Quando frequentavo lo Shelter di Colturano, oramai più di vent'anni fa, quando il DJ faceva partire Lola dei Krisma (anzi Chrisma, dalle iniziali di Christina e Maurizio, come si chiamavano ancora nel '77 quando uscì) tutti capivamo che era giunto il tempo di andare via. Non perché fosse oramai quasi l'alba, le luci della sala fossero accese da un po' e la possibilità di portare a casa una qualsiasi conquista con la bocca impastata di alcol e le maglie madide di sudore si fossero esaurite da diverse ore, quanto perché le voci alternate e sovrapposte di Maurizio Arcieri e Christina Moser, suadenti, erano il migliore accompagnamento per ciondolare ancora una volta disillusi e stanchi verso l'uscita.
Per alcuni non era la loro canzone migliore. E le canzoni dei Krisma sono state quasi tutte a loro modo importanti per la storia di un certo modo di intendere e di fare musica (new-wave, post-punk, synth-pop, whatever...) in Italia. Ma qui per me c'è un messaggio superiore, se si è capaci di coglierlo. La soluzione che tutti, prima o poi, temiamo di avere sul palmo della mano. La soluzione finale ad anni di delusioni.
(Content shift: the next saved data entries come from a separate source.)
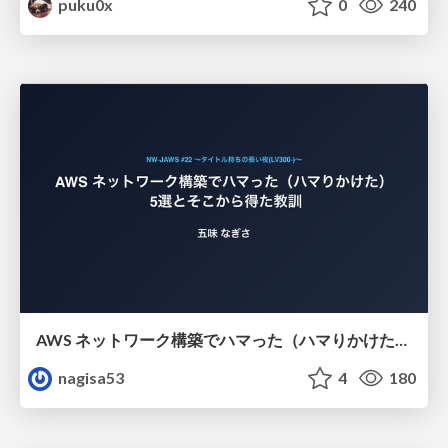
puku0x
0
240
AWS ネットワーク構築でハマった（ハマりかけた） 5選とそこから得た教訓
nagisa53
4
180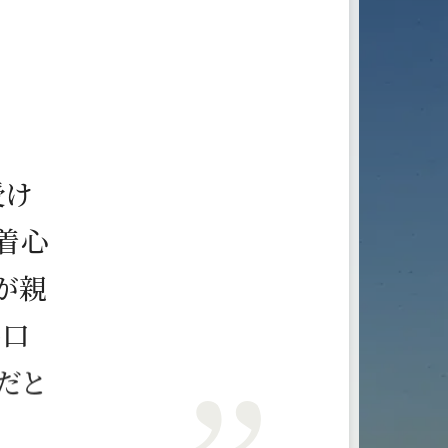
受
け
着
心
が
親
め
口
だ
と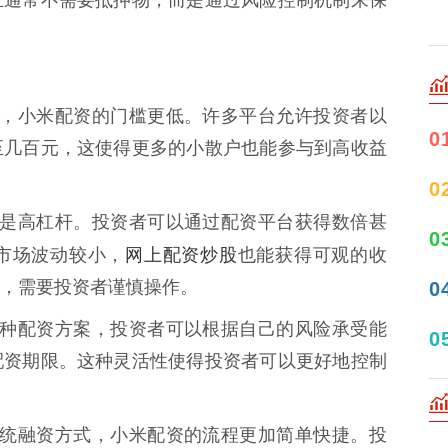
资渠道，小米配资的门槛更低。许多平台允许投资者以
0
至几百元，这使得更多的小散户也能参与到高收益
0
特点就是高杠杆。投资者可以通过配资平台获得数倍甚
0
网上配资炒股
市场波动较小，
也能获得可观的收
，需要投资者谨慎操作。
0
提供多种配资方案，投资者可以根据自己的风险承受能
0
配资期限。这种灵活性使得投资者可以更好地控制
款等传统融资方式，小米配资的流程更加简单快捷。投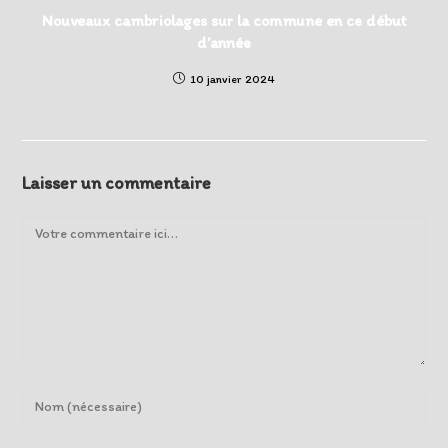
Nouveaux cambriolages sur la commune en ce début
d’année
10 janvier 2024
Laisser un commentaire
Comment
Enter
your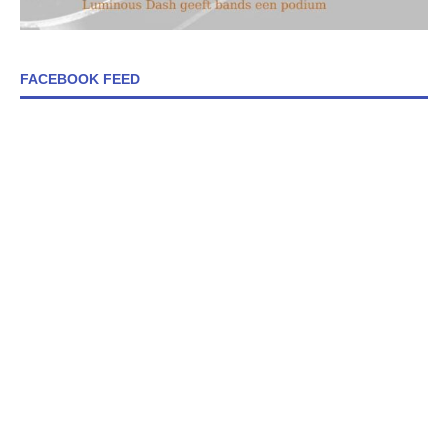
FACEBOOK FEED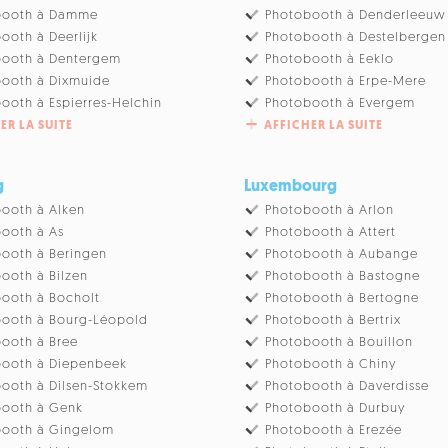
booth à Damme
Photobooth à Denderleeuw
ooth à Deerlijk
Photobooth à Destelbergen
booth à Dentergem
Photobooth à Eeklo
ooth à Dixmuide
Photobooth à Erpe-Mere
ooth à Espierres-Helchin
Photobooth à Evergem
ER LA SUITE
AFFICHER LA SUITE
g
Luxembourg
ooth à Alken
Photobooth à Arlon
ooth à As
Photobooth à Attert
ooth à Beringen
Photobooth à Aubange
ooth à Bilzen
Photobooth à Bastogne
ooth à Bocholt
Photobooth à Bertogne
ooth à Bourg-Léopold
Photobooth à Bertrix
ooth à Bree
Photobooth à Bouillon
booth à Diepenbeek
Photobooth à Chiny
ooth à Dilsen-Stokkem
Photobooth à Daverdisse
booth à Genk
Photobooth à Durbuy
booth à Gingelom
Photobooth à Erezée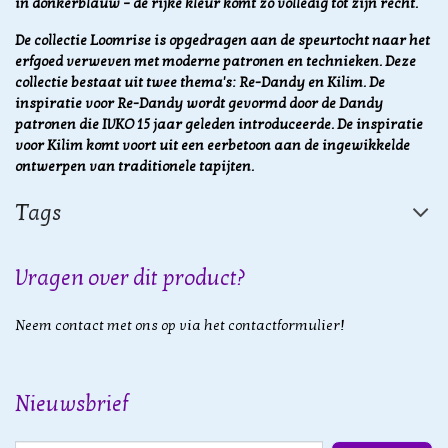
in donkerblauw – de rijke kleur komt zo volledig tot zijn recht.
De collectie Loomrise is opgedragen aan de speurtocht naar het
erfgoed verweven met moderne patronen en technieken. Deze
collectie bestaat uit twee thema's: Re-Dandy en Kilim. De
inspiratie voor Re-Dandy wordt gevormd door de Dandy
patronen die IVKO 15 jaar geleden introduceerde. De inspiratie
voor Kilim komt voort uit een eerbetoon aan de ingewikkelde
ontwerpen van traditionele tapijten.
Tags
Vragen over dit product?
Neem contact met ons op via het contactformulier!
Nieuwsbrief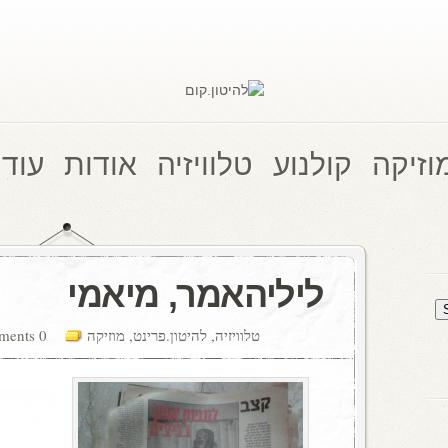
וזיקה
קולנוע
טלוויזיה
אודות
עוד 
ליליהאמר, מיאמי
טלוויזיה
,
להיטון.פרינט
,
מוזיקה
0 comments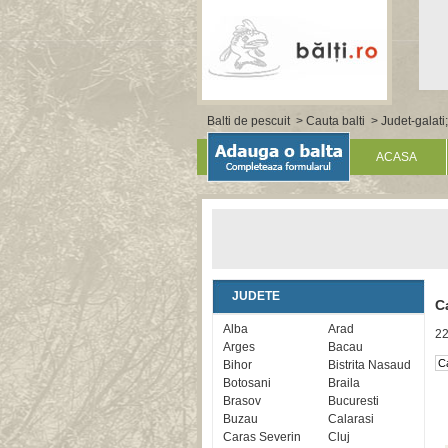
Balti de pescuit
>
Cauta balti
> Judet-galati;
ACASA
JUDETE
C
Alba
Arad
22
Arges
Bacau
Bihor
Bistrita Nasaud
Botosani
Braila
Brasov
Bucuresti
Buzau
Calarasi
Caras Severin
Cluj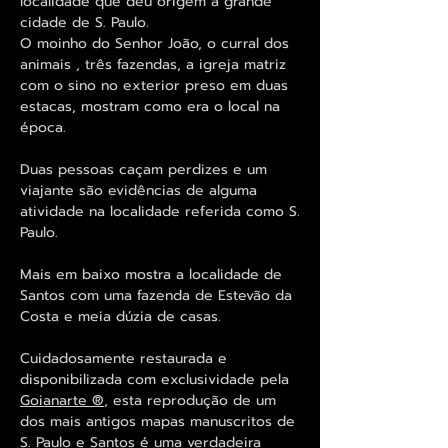
localidade que deu origem à grande
cidade de S. Paulo.
O moinho do Senhor João, o curral dos
animais , três fazendas, a igreja matriz
com o sino no exterior preso em duas
estacas, mostram como era o local na
época.
Duas pessoas caçam perdizes e um
viajante são evidências de alguma
atividade na localidade referida como S.
Paulo.
Mais em baixo mostra a localidade de
Santos com uma fazenda de Estevão da
Costa e meia dúzia de casas.
Cuidadosamente restaurada e
disponibilizada com exclusividade pela
Goianarte ®
, esta reprodução de um
dos mais antigos mapas manuscritos de
S. Paulo e Santos é uma verdadeira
Quella verso la quale non si vorrebbe mai essere diretti. “Lola killed all those who did her wrong”. Non so se ci capiamo. Sotto il ritmo tanguero e sensuale si cela un thriller con un finale che al confronto la Mathilda di Leòn le spiccia casa a Lola.
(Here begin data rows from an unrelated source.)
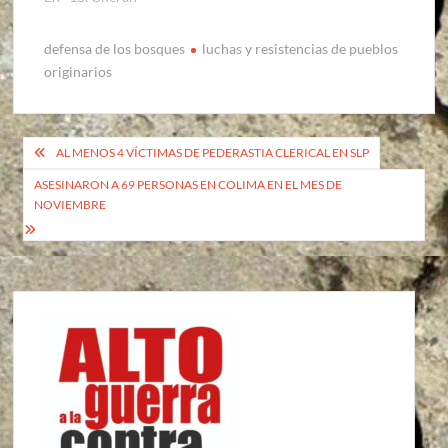
defensa de los bosques
luchas y resistencias de pueblos
originarios
Navegación
AL MENOS 4 VÍCTIMAS DE PEDERASTIA CLERICAL EN SLP
de
ASESINARON A 69 PERSONAS EN COLIMA EN EL MES DE
NOVIEMBRE
entradas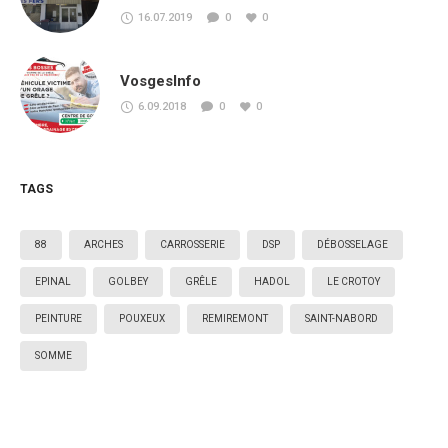
16.07.2019
0
0
VosgesInfo
6.09.2018
0
0
TAGS
88
ARCHES
CARROSSERIE
DSP
DÉBOSSELAGE
EPINAL
GOLBEY
GRÊLE
HADOL
LE CROTOY
PEINTURE
POUXEUX
REMIREMONT
SAINT-NABORD
SOMME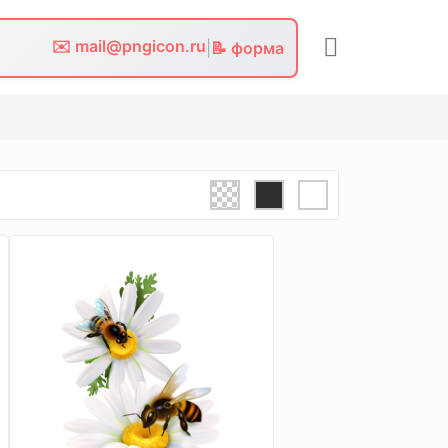
✉️ mail@pngicon.ru
|
📝 форма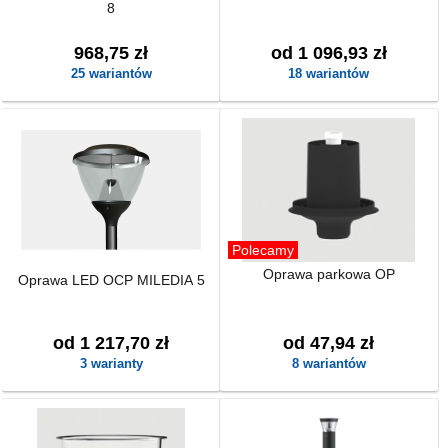
8
968,75 zł
od 1 096,93 zł
25 wariantów
18 wariantów
Polecamy
Oprawa parkowa OP
Oprawa LED OCP MILEDIA 5
od 1 217,70 zł
od 47,94 zł
3 warianty
8 wariantów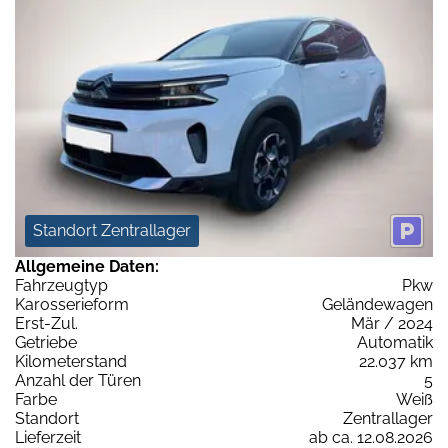
Standort Zentrallager
Allgemeine Daten:
Fahrzeugtyp
Pkw
Karosserieform
Geländewagen
Erst-Zul.
Mär / 2024
Getriebe
Automatik
Kilometerstand
22.037 km
Anzahl der Türen
5
Farbe
Weiß
Standort
Zentrallager
Lieferzeit
ab ca. 12.08.2026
Quando le cose continuano a spezzarsi per tanto, troppo tempo, arriva anche quell'idea e, come ogni cosa che sembra assurda, è spesso vera e spietata. La immagino nei rapporti sociali e in quelli affettivi che si distruggono, nelle stanze senza finestre, ricolme di veleni. La soundtrack adatta a questi momenti è un serpente che si contorce mentre ti afferra e ti stringe nella sua morsa letale, oppure dei ballerini di tango che si attraggono e respingono con vorticoso intrecciarsi di gambe.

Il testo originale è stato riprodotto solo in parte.